Lasers Surg Med. 2025 Sep;57(7):618-624. doi: 10.1002/lsm.70050. Epub 2025 Jul 27.
Fractional Photothermolysis (FP) relies on precise laser focus to create microscopic treatment zones (MTZs). Focal plane deviations, caused by handpiece pressure and movement, shift the treated tissue out of focus, increasing spot size and reducing lesion depth, compromising treatment efficacy. This study investigates an optimized spacer to mitigate load-induced deviations and improve clinical outcomes.

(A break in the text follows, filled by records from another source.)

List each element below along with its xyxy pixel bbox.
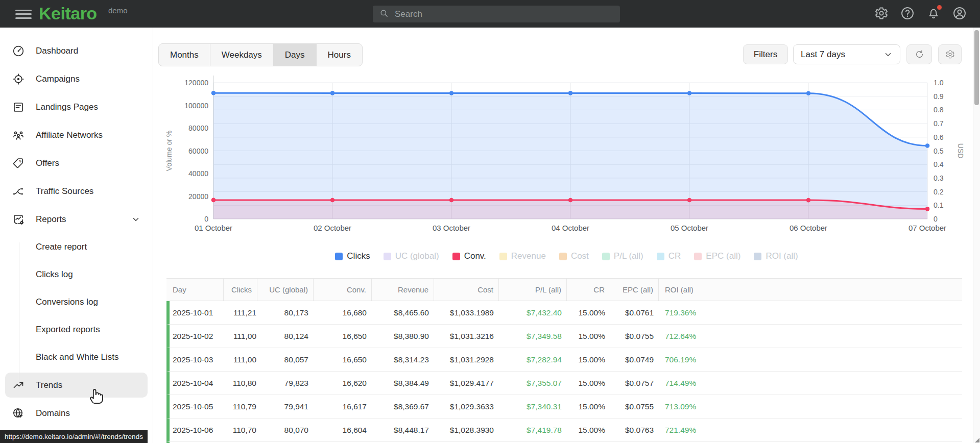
cell-cr: 15.00%	[567, 372, 610, 395]
cell-roi: 712.64%	[659, 325, 962, 348]
help-icon[interactable]	[900, 6, 916, 21]
sidebar-item-label: Campaigns	[36, 74, 80, 84]
sidebar-item-offers[interactable]: $Offers	[0, 149, 153, 177]
column-header-cr: CR	[567, 279, 610, 301]
table-row: 2025-10-02111,0080,12416,650$8,380.90$1,…	[166, 325, 962, 348]
sidebar-item-trends[interactable]: Trends	[5, 373, 148, 398]
vertical-scrollbar	[973, 28, 980, 443]
cell-cr: 15.00%	[567, 348, 610, 371]
cell-conv: 16,650	[314, 325, 372, 348]
user-account-icon[interactable]	[952, 6, 968, 21]
cell-clicks: 111,00	[224, 325, 257, 348]
svg-text:20000: 20000	[188, 192, 208, 201]
date-range-select[interactable]: Last 7 days	[793, 44, 900, 64]
refresh-button[interactable]	[906, 44, 932, 64]
sidebar-subitem-label: Exported reports	[36, 325, 100, 335]
submenu-guide-line	[19, 242, 19, 380]
filters-button[interactable]: Filters	[743, 44, 788, 64]
svg-text:0: 0	[204, 215, 208, 223]
sidebar-item-traffic-sources[interactable]: Traffic Sources	[0, 177, 153, 205]
sidebar-subitem-clicks-log[interactable]: Clicks log	[0, 261, 153, 288]
search-box[interactable]	[373, 6, 620, 22]
legend-item-revenue[interactable]: Revenue	[499, 251, 546, 261]
svg-text:05 October: 05 October	[671, 224, 708, 232]
chart-legend: ClicksUC (global)Conv.RevenueCostP/L (al…	[153, 251, 980, 261]
search-input[interactable]	[394, 9, 600, 20]
cell-pl: $7,340.31	[499, 395, 567, 418]
cell-revenue: $8,380.90	[372, 325, 434, 348]
tab-days[interactable]: Days	[274, 44, 317, 66]
cell-roi: 719.36%	[659, 301, 962, 324]
search-icon	[373, 9, 394, 20]
sidebar-item-label: Affiliate Networks	[36, 130, 103, 140]
sidebar-subitem-exported-reports[interactable]: Exported reports	[0, 316, 153, 343]
sidebar-item-landings-pages[interactable]: Landings Pages	[0, 93, 153, 121]
cell-cost: $1,029.3633	[434, 395, 499, 418]
brand-logo[interactable]: Keitaro	[39, 4, 97, 23]
legend-item-p-l-all[interactable]: P/L (all)	[602, 251, 643, 261]
chevron-down-icon	[883, 50, 893, 59]
notifications-bell-icon[interactable]	[926, 6, 942, 21]
legend-item-clicks[interactable]: Clicks	[335, 251, 370, 261]
affiliate-networks-icon	[12, 129, 25, 141]
settings-gear-icon[interactable]	[874, 6, 890, 21]
svg-text:0.9: 0.9	[934, 92, 944, 101]
trends-table: DayClicksUC (global)Conv.RevenueCostP/L …	[166, 278, 962, 443]
column-header-conv: Conv.	[314, 279, 372, 301]
sidebar-item-reports[interactable]: Reports	[0, 205, 153, 233]
sidebar-item-affiliate-networks[interactable]: Affiliate Networks	[0, 121, 153, 149]
legend-item-epc-all[interactable]: EPC (all)	[694, 251, 740, 261]
menu-icon[interactable]	[15, 7, 32, 20]
cell-clicks: 111,00	[224, 348, 257, 371]
cell-pl: $7,419.78	[499, 419, 567, 441]
legend-label: Revenue	[511, 251, 546, 261]
svg-text:80000: 80000	[188, 124, 208, 132]
scrollbar-corner	[975, 438, 979, 442]
svg-text:06 October: 06 October	[790, 224, 827, 232]
column-header-clicks: Clicks	[224, 279, 257, 301]
table-header-row: DayClicksUC (global)Conv.RevenueCostP/L …	[166, 279, 962, 301]
cell-cr: 15.00%	[567, 395, 610, 418]
legend-item-roi-all[interactable]: ROI (all)	[754, 251, 798, 261]
campaigns-icon	[12, 73, 25, 85]
sidebar-item-domains[interactable]: Domains	[0, 399, 153, 427]
cell-epc: $0.0761	[610, 301, 659, 324]
cell-day: 2025-10-02	[170, 325, 224, 348]
sidebar-subitem-black-and-white-lists[interactable]: Black and White Lists	[0, 343, 153, 371]
trends-chart: 1200001000008000060000400002000001.00.90…	[153, 66, 980, 240]
legend-swatch	[384, 253, 391, 260]
tab-months[interactable]: Months	[159, 44, 210, 66]
sidebar-subitem-create-report[interactable]: Create report	[0, 233, 153, 261]
svg-text:0.4: 0.4	[934, 160, 944, 168]
cell-uc: 79,941	[257, 395, 314, 418]
legend-item-conv[interactable]: Conv.	[452, 251, 486, 261]
legend-label: UC (global)	[395, 251, 439, 261]
cell-conv: 16,650	[314, 348, 372, 371]
cell-day: 2025-10-06	[170, 419, 224, 441]
svg-text:0.3: 0.3	[934, 174, 944, 182]
cell-uc: 79,823	[257, 372, 314, 395]
scrollbar-thumb[interactable]	[974, 30, 979, 105]
legend-label: EPC (all)	[706, 251, 740, 261]
svg-text:40000: 40000	[188, 169, 208, 178]
cell-clicks: 110,80	[224, 372, 257, 395]
legend-item-uc-global[interactable]: UC (global)	[384, 251, 439, 261]
sidebar-subitem-label: Conversions log	[36, 297, 98, 307]
tab-weekdays[interactable]: Weekdays	[210, 44, 274, 66]
legend-item-cr[interactable]: CR	[657, 251, 681, 261]
tab-hours[interactable]: Hours	[317, 44, 362, 66]
legend-item-cost[interactable]: Cost	[559, 251, 589, 261]
legend-label: Cost	[571, 251, 589, 261]
sidebar-item-label: Reports	[36, 214, 66, 225]
sidebar-item-campaigns[interactable]: Campaigns	[0, 65, 153, 93]
cell-epc: $0.0755	[610, 325, 659, 348]
sidebar-subitem-conversions-log[interactable]: Conversions log	[0, 288, 153, 316]
cell-epc: $0.0757	[610, 372, 659, 395]
legend-swatch	[694, 253, 702, 260]
svg-text:0.7: 0.7	[934, 119, 944, 128]
cell-roi: 721.49%	[659, 419, 962, 441]
chart-settings-button[interactable]	[938, 44, 962, 64]
legend-label: Clicks	[347, 251, 370, 261]
sidebar-item-dashboard[interactable]: Dashboard	[0, 37, 153, 65]
cell-cr: 15.00%	[567, 419, 610, 441]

A difference frequency generation (DFG) laser system (IPG Medical) with 3050/3200 nm wavelength treated ex vivo human abdominoplasty skin, mounted on a load-adjustable platform (0-1000 g, ±0.1 g). Tissue was treated at 5 mJ/pulse with a nominal spot size of 40 µm using spacers ranging from 2 × 2 mm to 8 × 8 mm and an optimized 2 × 2 mm grid spacer. Optical coherence tomography measured skin bulging and focal plane deviations, while histological analysis validated lesion depth and diameter. Knife-edge technique projections were used to assess theoretical beam behavior.
Applied load caused skin bulging, resulting in a linear increase in lesion diameter and a linear decrease in depth. Smaller spacers (2 × 2 mm) reduced focal deviations and maintained MTZ precision within the Rayleigh range. 2 × 2 mm grid spacers further reduced bulging by redistributing the load and ensuring more uniform MTZ formation.
Load-induced focal shifts significantly impact FP efficiency, particularly on nonuniform skin surfaces. An optimized spacer enhanced precision by minimizing bulging, allowing treatments to remain within one Rayleigh length. These findings highlight the clinical importance of spacer selection in achieving consistent FP outcomes, particularly for small-spot laser applications. Clinicians should integrate smaller or grid-patterned spacers to enhance procedural accuracy.
分次光热解(FP)依靠精确的激光聚焦来创建微观治疗区域(MTZs)。由手持件压力和移动引起的焦平面偏差会使治疗组织偏离焦点,增加光斑尺寸并减小损伤深度,从而影响治疗效果。本研究调查了一种优化的间隔物,以减轻负载引起的偏差并改善临床结果。
一台波长为3050/3200 nm的差频产生(DFG)激光系统(IPG Medical公司)对安装在负载可调平台(0 - 1000 g,精度±0.1 g)上的离体人腹壁成形术皮肤进行治疗。使用尺寸从2×2 mm到8×8 mm的间隔物以及优化的2×2 mm网格间隔物,以5 mJ/脉冲的能量、40 µm的标称光斑尺寸对组织进行治疗。光学相干断层扫描测量皮肤隆起和焦平面偏差,而组织学分析验证损伤深度和直径。采用刀口技术投影来评估理论光束行为。
施加的负载导致皮肤隆起,致使损伤直径呈线性增加而深度呈线性减小。较小的间隔物(2×2 mm)减少了焦点偏差,并在瑞利范围内保持MTZ精度。2×2 mm网格间隔物通过重新分配负载并确保更均匀的MTZ形成,进一步减少了隆起。
负载引起的焦点偏移显著影响FP效率,尤其是在皮肤表面不均匀的情况下。优化的间隔物通过最小化隆起提高了精度,使治疗保持在一个瑞利长度范围内。这些发现凸显了间隔物选择在实现一致的FP结果方面的临床重要性,特别是对于小光斑激光应用。临床医生应采用较小的或网格图案的间隔物来提高手术准确性。